After his departure from Atari, Dabney did not receive much publicity, and until 2009, his contributions towards Atari and the early days of video games were generally forgotten. Dabney reappeared in 2009, following an announcement made by Paramount Pictures the previous year that they were going to make a biographical film based on Nolan Bushnell, but had never approached Dabney for any input. Dabney gave an interview with video game historian Leonard Herman in Edge that described his contributions towards Atari, and acknowledged that "I'm sure [Bushnell] had no desire to even acknowledge that I ever existed" and "He wouldn't give me any credit even while I was still there". He was the subject of an oral history discussion with the Computer History Museum in July 2012.

The Dabneys lost their Lake County home in the August 2016 Clayton Fire, relocating to nearby Clearlake. A GoFundMe account was set up to help the Dabneys resettle, but it was cancelled after Dabney confirmed that he didn't need it. Dabney was diagnosed with esophageal cancer in late 2017, and opted against treatment after being told he had eight months to live.

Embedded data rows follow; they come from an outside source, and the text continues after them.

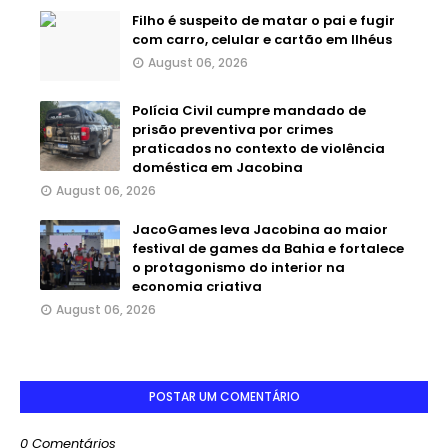
Filho é suspeito de matar o pai e fugir
com carro, celular e cartão em Ilhéus
August 06, 2026
Polícia Civil cumpre mandado de
prisão preventiva por crimes
praticados no contexto de violência
doméstica em Jacobina
August 06, 2026
JacoGames leva Jacobina ao maior
festival de games da Bahia e fortalece
o protagonismo do interior na
economia criativa
August 06, 2026
POSTAR UM COMENTÁRIO
0 Comentários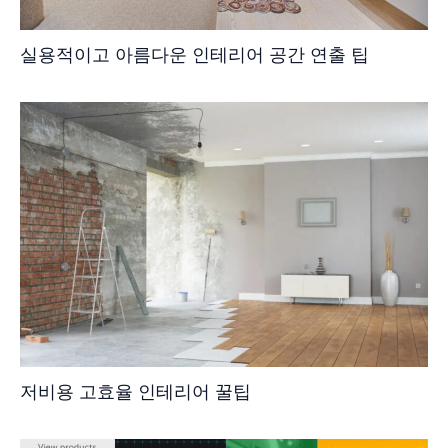
실용적이고 아름다운 인테리어 공간 연출 팁
저비용 고효율 인테리어 꿀팁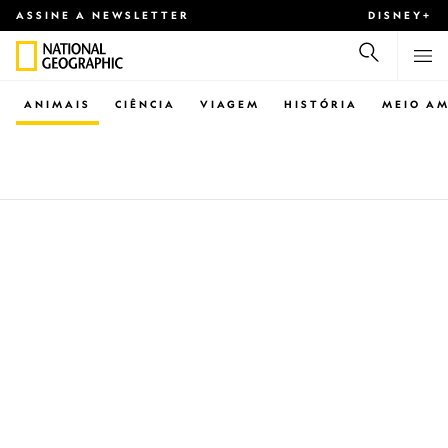
ASSINE A NEWSLETTER
DISNEY+
ANIMAIS
CIÊNCIA
VIAGEM
HISTÓRIA
MEIO AM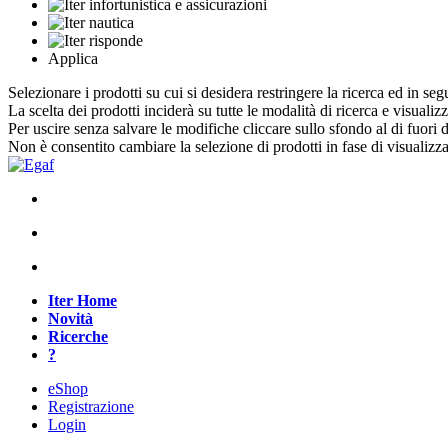
Applica
Selezionare i prodotti su cui si desidera restringere la ricerca ed in seg
La scelta dei prodotti inciderà su tutte le modalità di ricerca e visualiz
Per uscire senza salvare le modifiche cliccare sullo sfondo al di fuori d
Non è consentito cambiare la selezione di prodotti in fase di visualiz
Iter Home
Novità
Ricerche
?
eShop
Registrazione
Login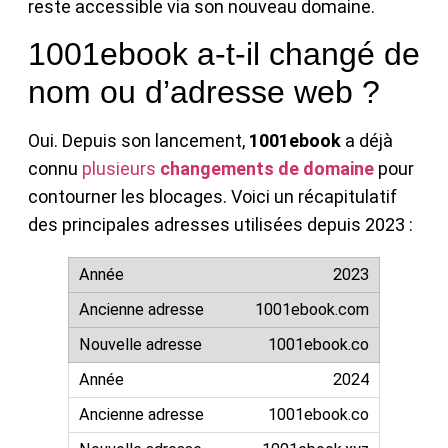
reste accessible via son nouveau domaine.
1001ebook a-t-il changé de
nom ou d’adresse web ?
Oui. Depuis son lancement,
1001ebook
a déjà
connu
plusieurs
changements de domaine
pour
contourner les blocages. Voici un récapitulatif
des principales adresses utilisées depuis 2023 :
2023
1001ebook.com
1001ebook.co
2024
1001ebook.co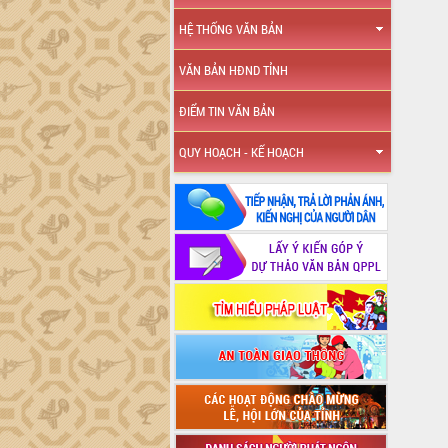
HỆ THỐNG VĂN BẢN
VĂN BẢN HĐND TỈNH
ĐIỂM TIN VĂN BẢN
QUY HOẠCH - KẾ HOẠCH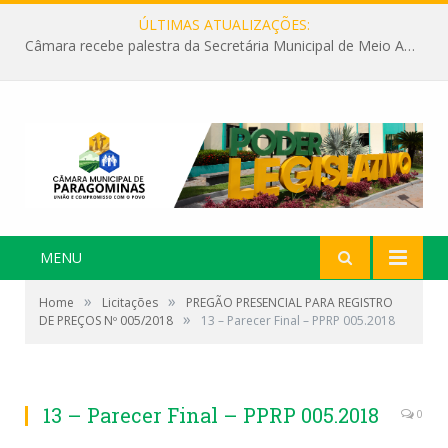
ÚLTIMAS ATUALIZAÇÕES:
Câmara recebe palestra da Secretária Municipal de Meio Ambiente sobre as ações da “SEMANA DO MEIO AMBIENTE”
MENU
»
»
Home
Licitações
PREGÃO PRESENCIAL PARA REGISTRO
»
DE PREÇOS Nº 005/2018
13 – Parecer Final – PPRP 005.2018
13 – Parecer Final – PPRP 005.2018
0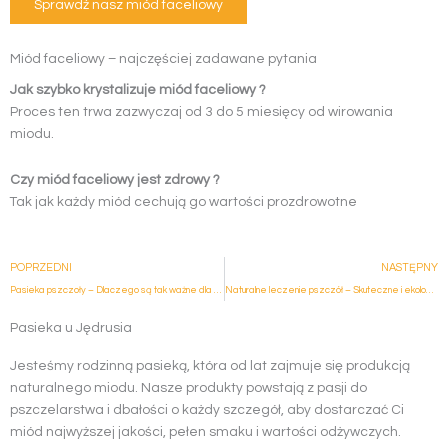
Sprawdź nasz miód faceliowy
Miód faceliowy – najczęściej zadawane pytania
Jak szybko krystalizuje miód faceliowy ?
Proces ten trwa zazwyczaj od 3 do 5 miesięcy od wirowania
miodu.
Czy miód faceliowy jest zdrowy ?
Tak jak każdy miód cechują go wartości prozdrowotne
Prev
POPRZEDNI
NASTĘPNY
Pasieka pszczoły – Dlaczego są tak ważne dla ekosystemu
Naturalne leczenie pszczół – Skuteczne i ekologiczne metody
Pasieka u Jędrusia
Jesteśmy rodzinną pasieką, która od lat zajmuje się produkcją
naturalnego miodu. Nasze produkty powstają z pasji do
pszczelarstwa i dbałości o każdy szczegół, aby dostarczać Ci
miód najwyższej jakości, pełen smaku i wartości odżywczych.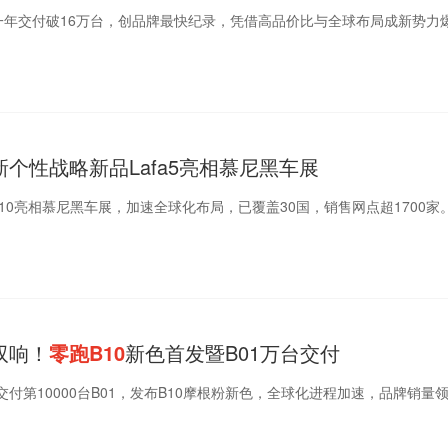
一年交付破16万台，创品牌最快纪录，凭借高品价比与全球布局成新势力
个性战略新品Lafa5亮相慕尼黑车展
和B10亮相慕尼黑车展，加速全球化布局，已覆盖30国，销售网点超1700家
双响！
零跑B10
新色首发暨B01万台交付
付第10000台B01，发布B10摩根粉新色，全球化进程加速，品牌销量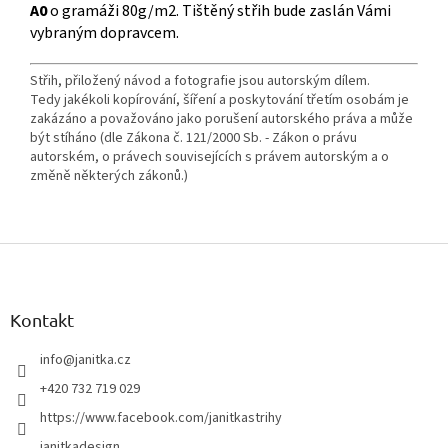
A0
o gramáži 80g/m2. Tištěný střih bude zaslán Vámi
vybraným dopravcem.
Střih, přiložený návod a fotografie jsou autorským dílem.
Tedy jakékoli kopírování, šíření a poskytování třetím osobám je
zakázáno a považováno jako porušení autorského práva a může
být stíháno (dle Zákona č. 121/2000 Sb. - Zákon o právu
autorském, o právech souvisejících s právem autorským a o
změně některých zákonů.)
Z
á
p
a
Kontakt
t
í
info
@
janitka.cz
+420 732 719 029
https://www.facebook.com/janitkastrihy
janitkadesign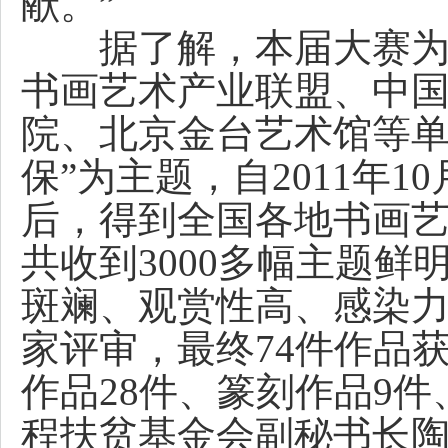
献。”
据了解，本届大赛为期
书画艺术产业联盟、中
院、北京金台艺术馆等单
保”为主题，自2011年
后，得到全国各地书画
共收到3000多幅主题
斑斓、观赏性高、感染
家评审，最终74件作品
作品28件、篆刻作品9件
程扶贫基金会副秘书长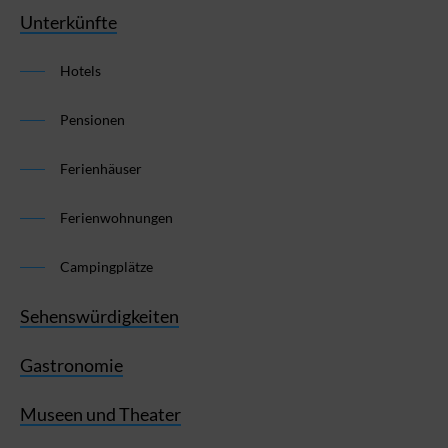
Unterkünfte
Hotels
Pensionen
Ferienhäuser
Ferienwohnungen
Campingplätze
Sehenswürdigkeiten
Gastronomie
Museen und Theater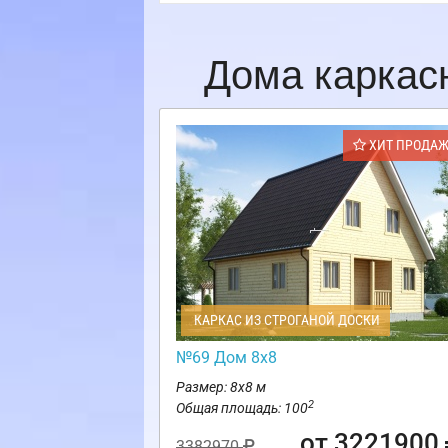
Дома каркас
ХИТ ПРОДА
КАРКАС ИЗ СТРОГАНОЙ ДОСКИ
№69 Дом 8х8
Размер: 8х8 м
2
Общая площадь: 100
от 3221900
3382970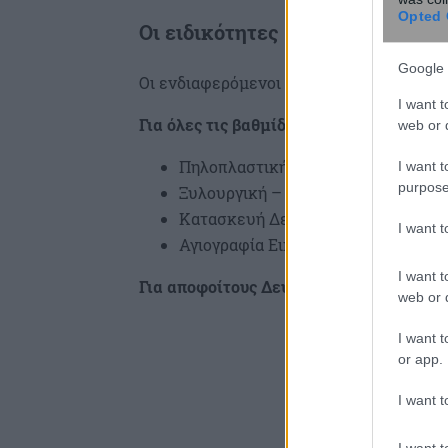
Opted 
Οι ειδικότητες
Google 
Οι ενδιαφερόμενοι μπορούν να ενταχθούν
I want t
Για όλες τις βαθμίδες εκπαίδευσης:
web or d
Πηλοπλαστική – Τουριστικά Κεραμ
I want t
purpose
Ξυλουργική – Έπιπλα Κουζίνας
Κατασκευή Δερμάτινων Τσαντών κ
I want 
Αγιογραφία Εικόνων
I want t
Για αποφοίτους Δευτεροβάθμιας Εκπαίδ
web or d
I want t
or app.
I want t
I want t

Dabney admitted he cut almost all ties to the video game industry and had minimal involvement with it in his later years. He said about the only involvement in it was when he'd watch his grandchildren play their games, and he'd tell them "Grandpa helped make these games, and they'd look at me like I'm crazy, because if I helped invent video games, why wasn't I more known like Walt Disney or Steve Jobs?"
In March 2018, members of the Smithsonian Institution interviewed Dabney for an oral history from his point of view, which ran for eight hours at his home in California.

He died on May 26, 2018, in his Clearlake home from complications from the cancer.